▶
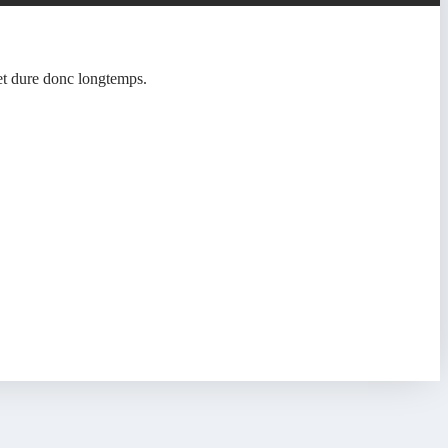
et dure donc longtemps.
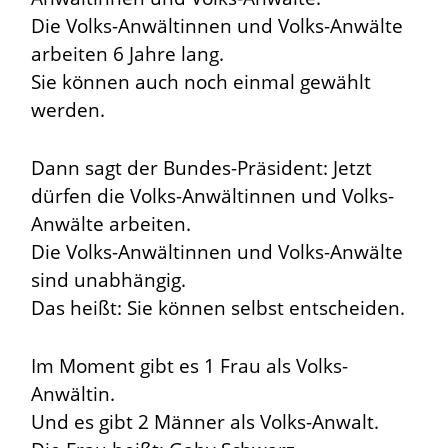
Die Volks-Anwältinnen und Volks-Anwälte
arbeiten 6 Jahre lang.
Sie können auch noch einmal gewählt
werden.
Dann sagt der Bundes-Präsident: Jetzt
dürfen die Volks-Anwältinnen und Volks-
Anwälte arbeiten.
Die Volks-Anwältinnen und Volks-Anwälte
sind unabhängig.
Das heißt: Sie können selbst entscheiden.
Im Moment gibt es 1 Frau als Volks-
Anwältin.
Und es gibt 2 Männer als Volks-Anwalt.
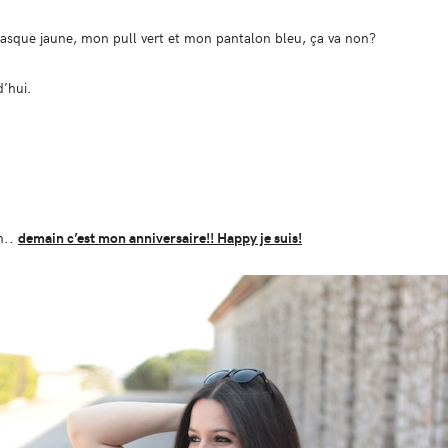
sque jaune, mon pull vert et mon pantalon bleu, ça va non?
d’hui.
n..
demain c’est mon anniversaire!! Happy je suis!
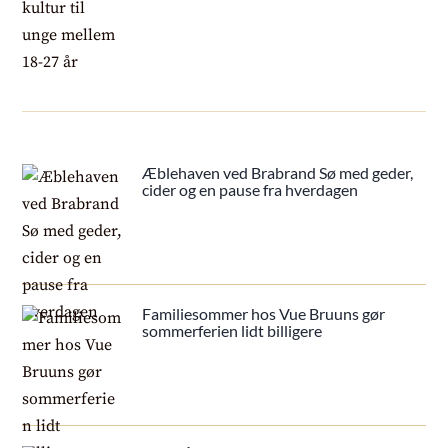
Æblehaven ved Brabrand Sø med geder,
cider og en pause fra hverdagen
Familiesommer hos Vue Bruuns gør
sommerferien lidt billigere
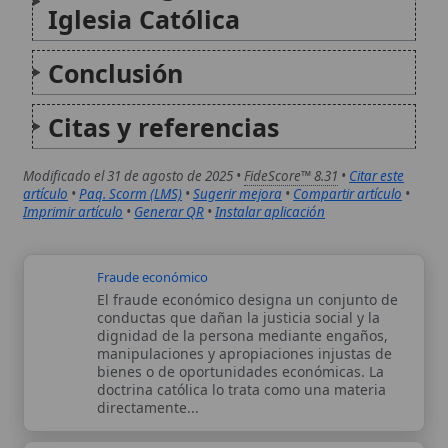
Fraude económico
El fraude económico designa un conjunto de
conductas que dañan la justicia social y la
dignidad de la persona mediante engaños,
manipulaciones y apropiaciones injustas de
bienes o de oportunidades económicas. La
doctrina católica lo trata como una materia
directamente...
Cristiandad
La Cristiandad, en su sentido más amplio, se
refiere al conjunto de la fe y la cultura
cristiana, abarcando tanto la doctrina como
las manifestaciones históricas y sociales del
cristianismo en el mundo. No es simplemente
una ideología, sino una...
Autor:
Comité editorial
Artículo supervisado por el Comité
editorial de Wikitólica. Las afirmaciones
del artículo están basadas y contrastadas
usando fuentes catolicas: escritos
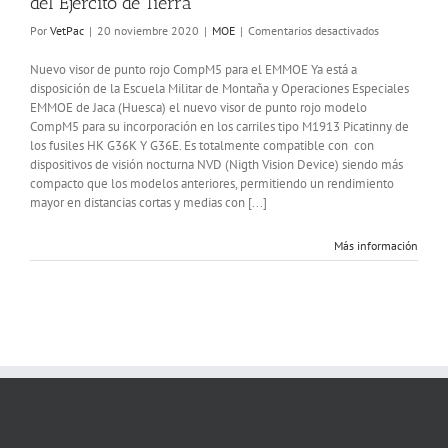
del Ejército de Tierra
en
Por
VetPac
|
20 noviembre 2020
|
MOE
|
Comentarios desactivados
Novedoso
visor
Nuevo visor de punto rojo CompM5 para el EMMOE Ya está a
de
disposición de la Escuela Militar de Montaña y Operaciones Especiales
punto
EMMOE de Jaca (Huesca) el nuevo visor de punto rojo modelo
rojo
CompM5 para su incorporación en los carriles tipo M1913 Picatinny de
para
los fusiles HK G36K Y G36E. Es totalmente compatible con con
la
dispositivos de visión nocturna NVD (Nigth Vision Device) siendo más
EMMOE
compacto que los modelos anteriores, permitiendo un rendimiento
del
mayor en distancias cortas y medias con [...]
Ejército
de
Más información
Tierra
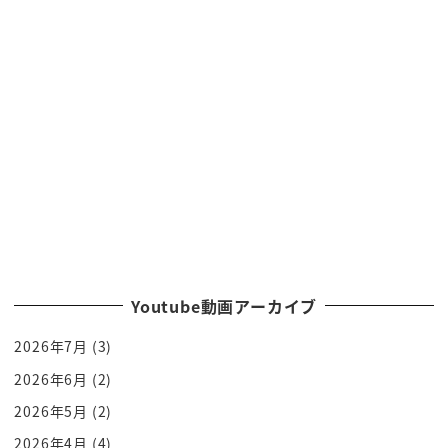
部下還提醒他「不是說不喝酒嗎」
「你吵死了」
「張飛大人 你怎麼這樣」
他們就吵起來了
聽說張飛跟部下很容易起爭執
在他們爭吵的過程中 呂布出現了
呂布利用不滿張飛的部下當內應
把城給奪下了
張飛當然後悔莫及
他對回來的劉備和關羽喊「大哥啊」
兩人問他 到底發生什麼事
Youtube動画アーカイブ
「對不起 這是我張飛此生的罪過」
「我喝醉酒了」
2026年7月
(3)
「然後怎麼了？」
2026年6月
(2)
「呂布來了」
2026年5月
(2)
「搞什麼 城被奪走了嗎 張飛」
2026年4月
(4)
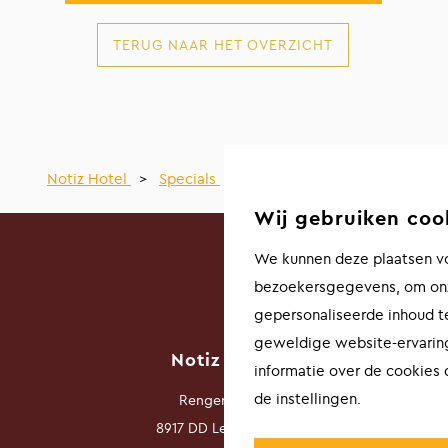
TERUG NAAR HET OVERZICHT
Notiz Hotel
>
Specials
>
Romantische Upgrade
Wij gebruiken coo
We kunnen deze plaatsen vo
bezoekersgegevens, om onz
gepersonaliseerde inhoud t
geweldige website-ervaring
Notiz Hotel
informatie over de cookies
de instellingen.
Rengerslaan 8
8917 DD Leeuwarden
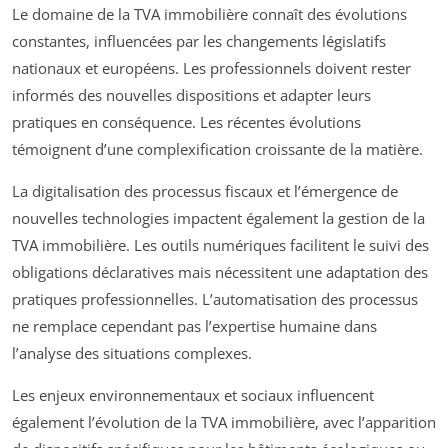
Le domaine de la TVA immobilière connaît des évolutions
constantes, influencées par les changements législatifs
nationaux et européens. Les professionnels doivent rester
informés des nouvelles dispositions et adapter leurs
pratiques en conséquence. Les récentes évolutions
témoignent d’une complexification croissante de la matière.
La digitalisation des processus fiscaux et l’émergence de
nouvelles technologies impactent également la gestion de la
TVA immobilière. Les outils numériques facilitent le suivi des
obligations déclaratives mais nécessitent une adaptation des
pratiques professionnelles. L’automatisation des processus
ne remplace cependant pas l’expertise humaine dans
l’analyse des situations complexes.
Les enjeux environnementaux et sociaux influencent
également l’évolution de la TVA immobilière, avec l’apparition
◀
List each line of the entries that holds the string "également".

nouvelles technologies impactent également la gestion de la
également l’évolution de la TVA immobilière, avec l’apparition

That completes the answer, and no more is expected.